House debates

Monday, 29 November 2021

Private Members' Business

Genocide

6:41 pm

Photo of Steve GeorganasSteve Georganas (Adelaide, Australian Labor Party) Share this | Hansard source

I congratulate and other speakers before me, and the member for North Sydney for bringing this motion to the House. It would be remiss of me if I didn't participate in this debate as a member of this parliament who represents one of Australia's largest Greek Australian communities, many of whom are descendants of those atrocities that took place that we are discussing here today. So I rise to support this motion, which recognises the United Nations International Day of Commemoration and Dignity of the Victims of the Crime of Genocide and of the Prevention of this Crime, but I also rise to support this motion that actively recognises the genocides committed by the Ottoman Empire between 1915 and 1923 of Greeks, Armenians, Assyrians and other Christian minorities—in what was known as Asia Minor—and one of the greatest crimes against humanity in modern history.

The term 'genocide' is relatively new as a historical concept. Genocide itself isn't a very old term. It was developed partly in response to the horrendous murder of Jewish people during the Holocaust, but also in response to the brutal cleansing that took place in this campaign committed by the Ottoman Empire between 1915 and 1923. In this period millions of Greeks, Armenians, Assyrians and other Christian minorities from the Pontus region and other parts of modern day Turkey, were deported, massacred or marched to their deaths. Some of these stories have been handed down. It's only two generations ago. In fact, my son's best friend's grandparents came from Pontus. He was a small child and I recall him telling us the story of the long march from the Pontus region through to modern day Greece. Along that March, many perished from starvation, being murdered along the way, and through illnesses et cetera. Approximately 300,000 people lost their lives. It was a brutal cleansing campaign.
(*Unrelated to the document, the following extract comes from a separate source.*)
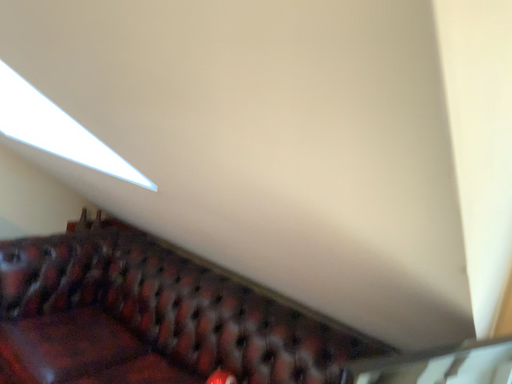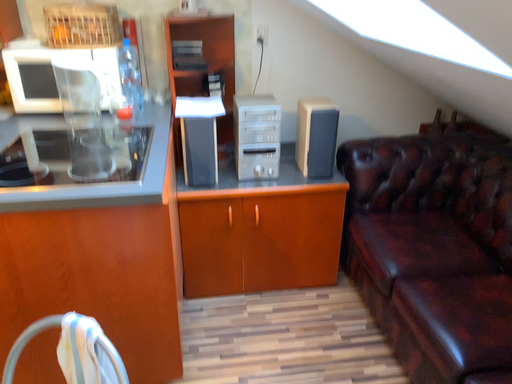 Question: How did the camera likely rotate when shooting the video?

Choices:
 (A) rotated left
 (B) rotated right

Answer: (A)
It all started in the early morning of 24 April 1915, when the Ottoman authorities arrested some 250 Armenian political, religious, educational and intellectual leaders and community figureheads in the capital Constantinople, making the first stage of the Ottoman Turks' attempt to exterminate the Armenian, Assyrian and Greek populations of the Ottoman Empire.

The Greek genocide began with a series of pogroms in eastern Thrace and on the Aegean coast of Anatolia, beginning in January 1914, when the Ottoman Turkish government declared that only those Greeks who became Muslims or changed their religion would be allowed to remain in Thrace. Maps and history were rewritten. Churches, schools and cultural monuments were desecrated and misnamed. There were even stories of children being snatched from their parents; they would be renamed and farmed out to be raised as Ottomans.

On that particular day, 300 kilometres south of the empire's capital, young Australian men began to fight against the Ottoman soldiers during the Gallipoli campaign, one of the most significant and formative events in the military history of Australia. Some of the first documented evidence of genocide taking place was from ANZACs, some of whom were prisoners, who witnessed some of the atrocities and began writing little notes on pieces of paper that still exist today.

The neglect and the plight of the peoples of this region, the Assyrians, the Greeks, and the Armenians—I'm sure it was an absolute bloodbath in terms of the cleansing that took place—is absolutely something that should be recognised by our government and by this parliament. As we heard earlier, President Biden has recognised the genocide. Many countries around the world have recognised it, and it's about time that we did too.

If we don't recognise humanity's mistakes, they're there to be committed again. It's not about pitting one ethnicity against another. As we heard, we recognised the Holocaust of World War II. It doesn't mean that German people are bad; it just means that we recognised an atrocity so it could never ever take place again.